Why are the casimirs independent of the representation

That's not true.

For example, if you pick a positive integer m, there is a representation where every group element has trace m: this representation sends every group element to the identity matrix acting on an m-dimensional space.

And given any matrix representation [itex]\rho[/itex] of a group, one can construct a new representation [itex]\rho'[/itex] by

[tex]
\rho'(g) = \left[ \begin{matrix}{\rho(g) & 0 \\ 0 & \rho(g)} \end{matrix} \right]
[/tex]

and under this representation, [itex]Tr\, \rho'(g) = 2 Tr \, \rho(g)[/itex].

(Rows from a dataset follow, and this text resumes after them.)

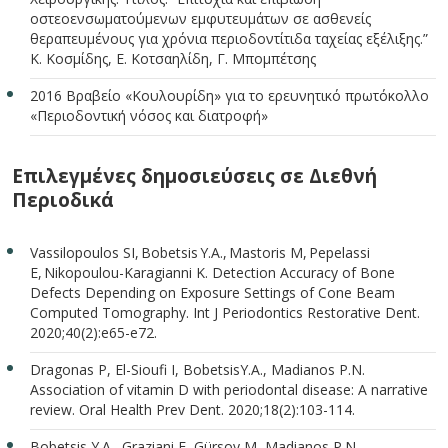
οστεοενσωματούμενων εμφυτευμάτων σε ασθενείς
θεραπευμένους για χρόνια περιοδοντίτιδα ταχείας εξέλιξης.”
Κ. Κοσμίδης, Ε. Κοτσαηλίδη, Γ. Μπομπέτσης
2016 Βραβείο «Κουλουρίδη» για το ερευνητικό πρωτόκολλο
«Περιοδοντική νόσος και διατροφή»
Επιλεγμένες δημοσιεύσεις σε Διεθνή
Περιοδικά
Vassilopoulos SI, Bobetsis Y.A., Mastoris M, Pepelassi
E, Nikopoulou-Karagianni K. Detection Accuracy of Bone
Defects Depending on Exposure Settings of Cone Beam
Computed Tomography. Int J Periodontics Restorative Dent.
2020;40(2):e65-e72.
Dragonas P, El-Sioufi I, BobetsisY.A., Madianos P.N.
Association of vitamin D with periodontal disease: A narrative
review. Oral Health Prev Dent. 2020;18(2):103-114.
Bobetsis Y.A., Graziani F, Gürsoy M, Madianos P.N.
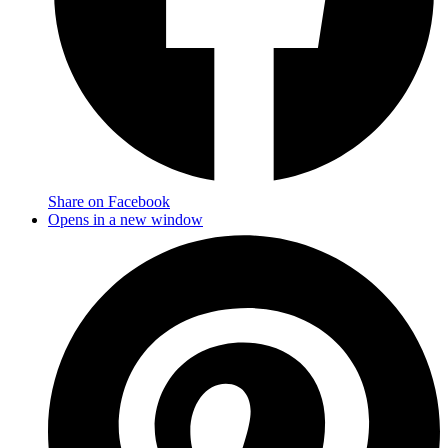
Share on Facebook
Opens in a new window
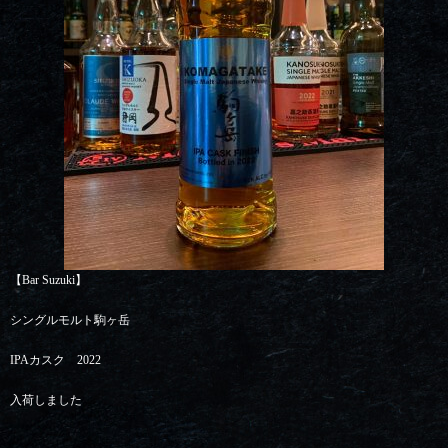
【Bar Suzuki】
シングルモルト駒ヶ岳
IPAカスク 2022
入荷しました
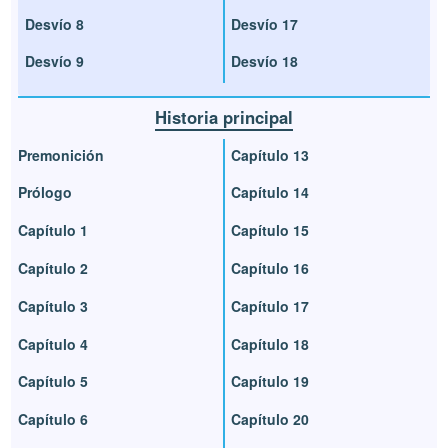
Desvío 8
Desvío 17
Desvío 9
Desvío 18
Historia principal
Premonición
Capítulo 13
Prólogo
Capítulo 14
Capítulo 1
Capítulo 15
Capítulo 2
Capítulo 16
Capítulo 3
Capítulo 17
Capítulo 4
Capítulo 18
Capítulo 5
Capítulo 19
Capítulo 6
Capítulo 20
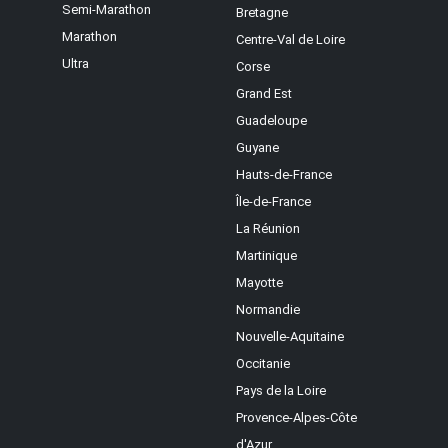
Semi-Marathon
Bretagne
Marathon
Centre-Val de Loire
Ultra
Corse
Grand Est
Guadeloupe
Guyane
Hauts-de-France
Île-de-France
La Réunion
Martinique
Mayotte
Normandie
Nouvelle-Aquitaine
Occitanie
Pays de la Loire
Provence-Alpes-Côte
d'Azur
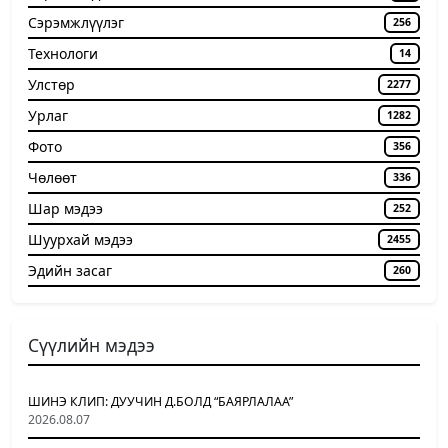
Сэрэмжлүүлэг
256
Технологи
14
Улстөр
2277
Урлаг
1282
Фото
356
Чѳлѳѳт
336
Шар мэдээ
252
Шуурхай мэдээ
2455
Эдийн засаг
260
Сүүлийн мэдээ
ШИНЭ КЛИП: ДУУЧИН Д.БОЛД “БАЯРЛАЛАА”
2026.08.07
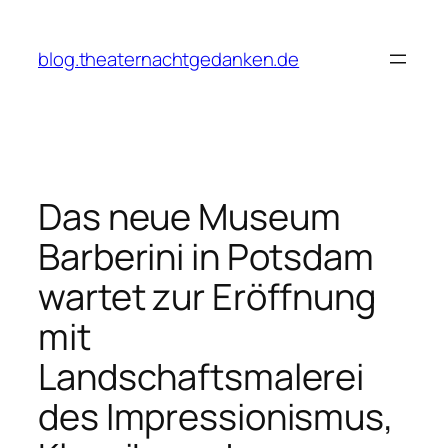
Zum
Inhalt
blog.theaternachtgedanken.de
springen
Das neue Museum
Barberini in Potsdam
wartet zur Eröffnung
mit
Landschaftsmalerei
des Impressionismus,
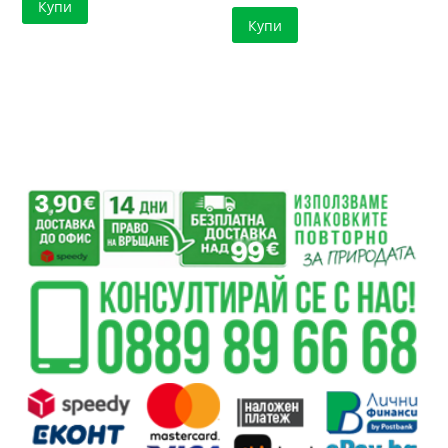
Купи
Купи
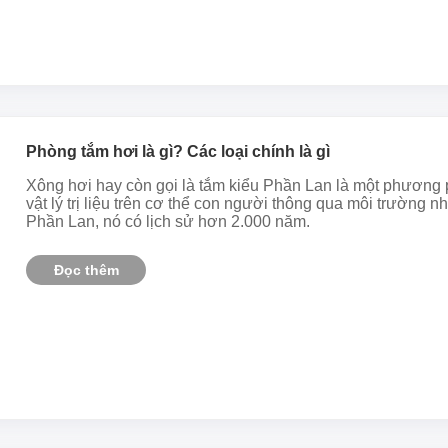
Phòng tắm hơi là gì? Các loại chính là gì
Xông hơi hay còn gọi là tắm kiểu Phần Lan là một phương 
vật lý trị liệu trên cơ thể con người thông qua môi trường n
Phần Lan, nó có lịch sử hơn 2.000 năm.
Đọc thêm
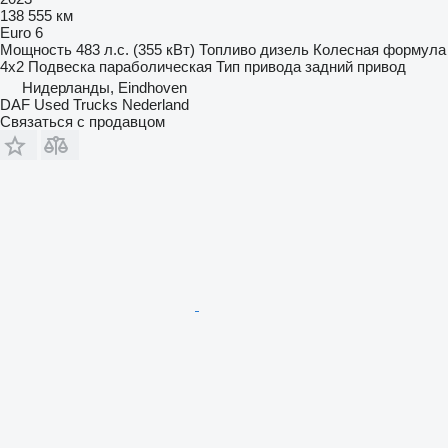
138 555 км
Euro 6
Мощность
483 л.с. (355 кВт)
Топливо
дизель
Колесная формула
4x2
Подвеска
параболическая
Тип привода
задний привод
Нидерланды, Eindhoven
DAF Used Trucks Nederland
Связаться с продавцом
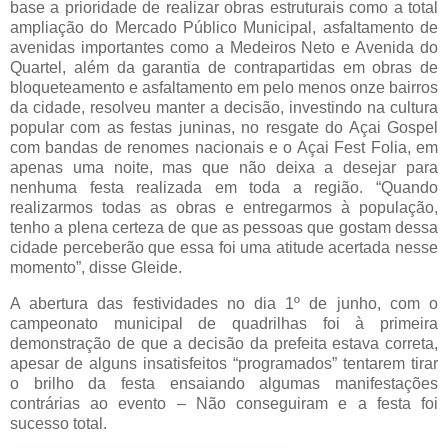
base a prioridade de realizar obras estruturais como a total
ampliação do Mercado Público Municipal, asfaltamento de
avenidas importantes como a Medeiros Neto e Avenida do
Quartel, além da garantia de contrapartidas em obras de
bloqueteamento e asfaltamento em pelo menos onze bairros
da cidade, resolveu manter a decisão, investindo na cultura
popular com as festas juninas, no resgate do Açai Gospel
com bandas de renomes nacionais e o Açai Fest Folia, em
apenas uma noite, mas que não deixa a desejar para
nenhuma festa realizada em toda a região. “Quando
realizarmos todas as obras e entregarmos à população,
tenho a plena certeza de que as pessoas que gostam dessa
cidade perceberão que essa foi uma atitude acertada nesse
momento”, disse Gleide.
A abertura das festividades no dia 1º de junho, com o
campeonato municipal de quadrilhas foi à primeira
demonstração de que a decisão da prefeita estava correta,
apesar de alguns insatisfeitos “programados” tentarem tirar
o brilho da festa ensaiando algumas manifestações
contrárias ao evento – Não conseguiram e a festa foi
sucesso total.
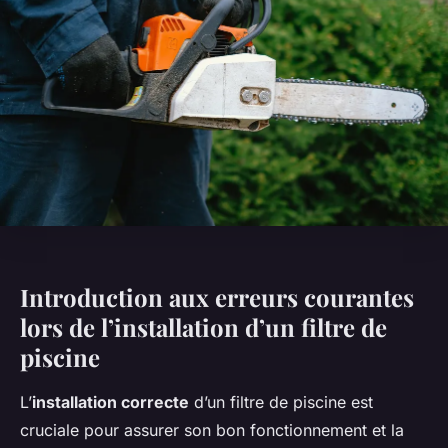
Introduction aux erreurs courantes
lors de l’installation d’un filtre de
piscine
L’
installation correcte
d’un filtre de piscine est
cruciale pour assurer son bon fonctionnement et la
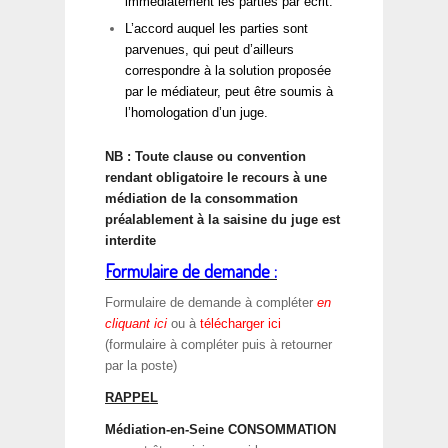
immédiatement les parties par écrit.
L’accord auquel les parties sont
parvenues, qui peut d’ailleurs
correspondre à la solution proposée
par le médiateur, peut être soumis à
l’homologation d’un juge.
NB : Toute clause ou convention
rendant obligatoire le recours à une
médiation de la consommation
préalablement à la saisine du juge est
interdite
Formulaire de demande :
Formulaire de demande à compléter
en
cliquant ici
ou à
télécharger ici
(formulaire à compléter puis à retourner
par la poste)
RAPPEL
Médiation-en-Seine CONSOMMATION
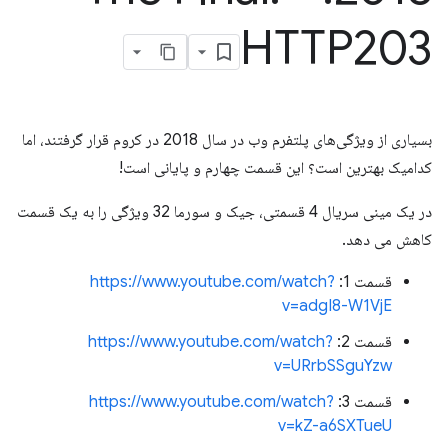
HTTP203
بسیاری از ویژگی‌های پلتفرم وب در سال 2018 در کروم قرار گرفتند، اما
کدامیک بهترین است؟ این قسمت چهارم و پایانی است!
در یک مینی سریال 4 قسمتی، جیک و سورما 32 ویژگی را به یک قسمت
کاهش می دهد.
قسمت 1:
https://www.youtube.com/watch?
v=adgI8-W1VjE
قسمت 2:
https://www.youtube.com/watch?
v=URrbSSguYzw
قسمت 3:
https://www.youtube.com/watch?
v=kZ-a6SXTueU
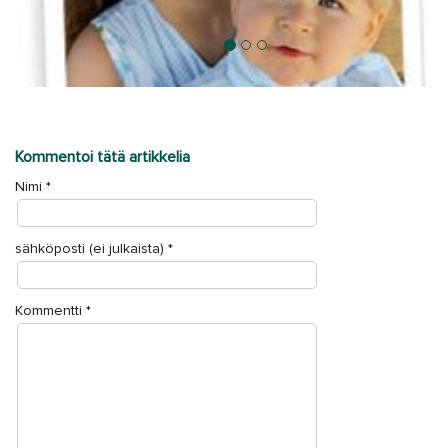
Älä tee näitä virheitä hakiessasi työtä lastenhoitajana
Kommentoi tätä artikkelia
Nimi
*
sähköposti (ei julkaista)
*
Kommentti
*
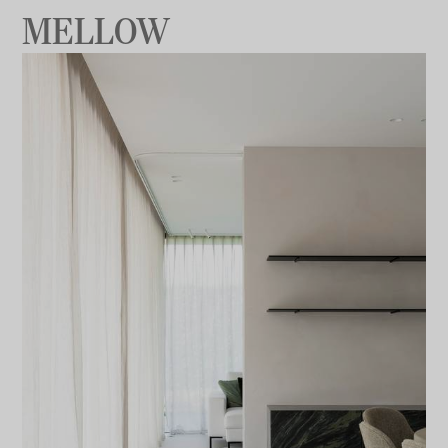
MELLOW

You're making some extra, relevant assumptions -- what are they?

 

Different representations with the same dimension can still have that trace be different. For example, consider

[tex]\rho'(g) = \rho(g)^2[/tex]

and

[tex]\rho'(g) = (\det g)^{-1}\rho(g)[/tex]




Anyways, I went to look up Casimir on wikipedia; if that's what you're talking about, then I think you are misunderstanding things. The Casimir invariant is an element of the universal enveloping algebra of the Lie algebra, and its representation under [itex]\rho[/itex] is a matrix.

Wikipedia states that by Schur's lemma, for any irreducible representation, [itex]\rho(\Omega)[/itex] is proportional to the identity matrix. That constant of proportionality can be computed with a formula involving traces; maybe that's what you're thinking of?